Turnout baffles mayor

The mayor said the city water plant has become a liability.
CAMPBELL -- Standing in the hall outside city council chambers, Mayor John Dill slowly shook his head in response to the handful of people who arrived for an information meeting on the possible sale of the city's water plant to Aqua Ohio Inc.
City council voted in November 2005 to sell the plant to Aqua Ohio, but a group of citizens successfully petitioned for a referendum to stop it. The referendum is on the Nov. 7 ballot, and Dill has scheduled information meetings at city hall to explain the reasons for the sale to any interested citizens.
Dill said the group of about 15 people at Tuesday's meeting was made up mostly of water plant employees and people who attended a similar meeting last week. Another meeting is scheduled for 5 p.m. Tuesday, also in council chambers.
The sale of the city's water treatment plant is the most important decision to face city voters in decades, yet the response seems to be apathy.
"This one is hard to read," Dill said. "We have no idea how it's going to go. Either people have already made up their minds how they are going to vote, or they just don't care. I'm afraid it's the latter."
Residents who attended the meeting questioned why few people attended. Most notably absent, they said, were citizens who organized the referendum effort.
Dill suggested those who wanted the sale put before a vote of the people accomplished that goal. He said, however, he doesn't even know if the people who organized the referendum are against the sale. The issue for them seemed to be taking the deal off the city council table and putting it before voters.

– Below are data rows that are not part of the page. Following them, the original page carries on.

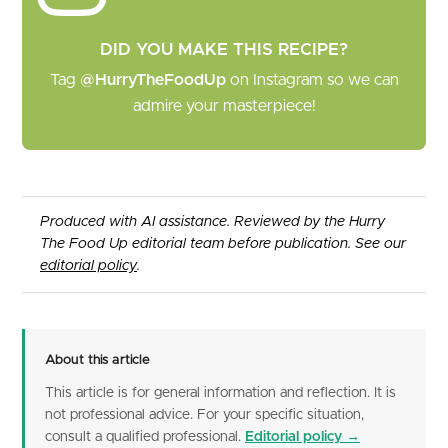
DID YOU MAKE THIS RECIPE?
Tag
@HurryTheFoodUp
on Instagram so we can
admire your masterpiece!
Produced with AI assistance. Reviewed by the Hurry
The Food Up editorial team before publication. See our
editorial policy
.
About this article
This article is for general information and reflection. It is
not professional advice. For your specific situation,
consult a qualified professional.
Editorial policy →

Dill explained the city's reasons for wanting to sell the treatment plant and water distribution system.
The sale would get the city, which is in state-designated fiscal emergency, out of debt.
About the deal
Under the terms of the agreement approved by city council in November 2005, Aqua would assume the 4.2 million debt the city still owes for repairs made to the plant several years ago. Aqua would pay the city 3 million up front and 300,000 a year for 10 years, as well as make 100,000 a year in improvements to the system.
"We just can't afford the water plant anymore," he said. "It is a liability now, not an asset."
He said the plant was built to serve the 14,000 people who lived in Campbell in the 1940s. Since then, the population has plunged to about 8,900. Residents have already seen an increase in their water bills.
The city not only lost residential customers, but large commercial and industrial ones as well, he said.
Dill said when the city went into fiscal emergency, the first thing state officials said was the city ought not to be in the utility business.
He said city officials worked hard to get a fair deal for the city -- and one in which the water plant employees can keep their jobs.
About 1 million of the initial 3 million would be used to bring city accounts out of debt, then the rest will go into capital improvement and economic development funds, Dill explained. He said millions of dollars are needed for demolition all over the city, and at least 1 million is needed to clean up the 37 acres of former industrial property the city owns.
There are grants available for cleanup and economic development, but most grants require local matching money, he said. "To do just about anything, you need seed money," he said.